Moreover I feel like an attitude of posting but not listening when using internet forums is corrosive. In fact, when you call yourself a humanist, this confuses and frustrates me even more because I feel it's human to engage with an argument or just stop discussing when engagement is fruitless. Stating your opinion constantly without room for discussion seems profoundly inhuman to me, but I also suspect we're not going to have a productive discussion from here so I will heed my own feelings and disengage. Have a nice day.
> My reading of your comment is that you have a strong opinion, you're injecting that opinion, but you're not open to discussion on your opinion. This statement makes me feel like my time spent replying to you was a waste.
Eh, whatever. I was just trying to prevent the possibility of a particularly tiresome cookie-cutter "argument" I've seen a million times around here. I don't know if you were actually going to make it, but we're in the context where it's likely to pop up, and it'd just waste everyone's time.
Also this isn't really opinion territory, it's more values territory.
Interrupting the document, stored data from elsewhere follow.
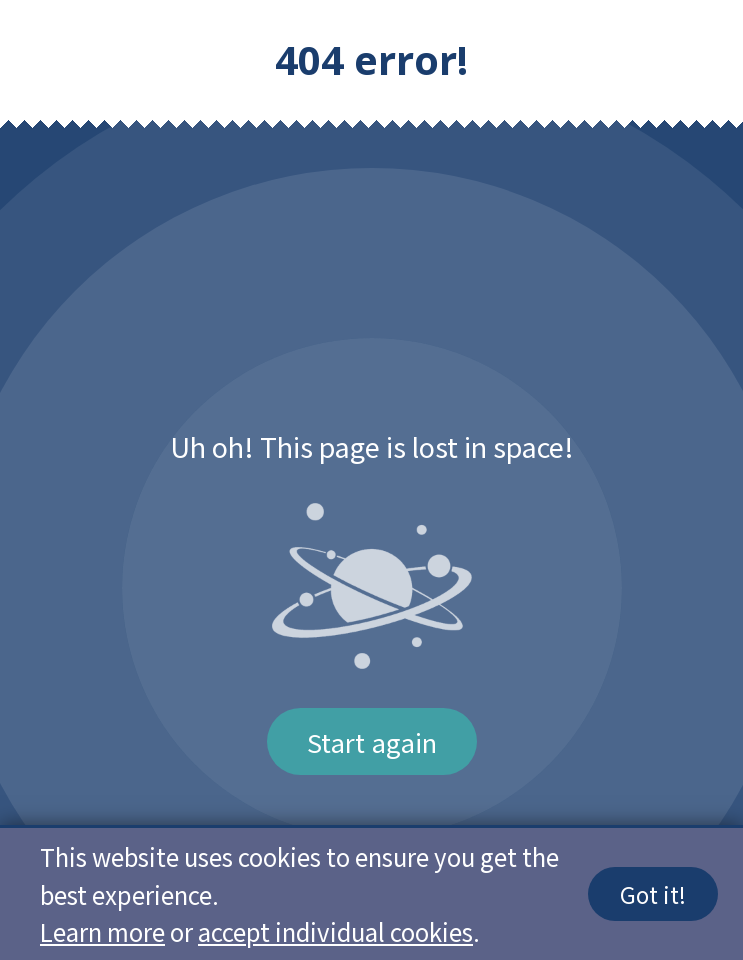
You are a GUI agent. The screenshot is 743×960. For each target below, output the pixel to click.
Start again (372, 741)
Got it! (653, 894)
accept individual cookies (335, 931)
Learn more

Training LLMs to generate some internal command structure for a tool is conceptually similar to what we've done with them already, but the training data for it is essentially non-existent, and would be hard to generate.
My experience has been that generating structured output with zero, one, and few-shot prompts works quite well. We've used it at $WORK for zero-shot stuff and it's been good enough. I've done few-shot prompting for some personal projects and it's been solid. JSON Schema based enforcement of responses with temperature 0 settings works quite well. Sometimes LLMs hallucinate their responses but if you keep output formats fairly constrained (e.g. structured dicts of booleans) it decreases hallucinations and even when they do hallucinate, at temperature 0 it seems to stay within < 0.1% of responses even with zero-shot prompting. (At least with datasets and prompts I've considered.)
(Though yes, keep in mind that 0.1% hallucination = 99.9% correctness which is really not that high when we're talking about high reliability things. With zero-shot that far exceeded my expectations though.)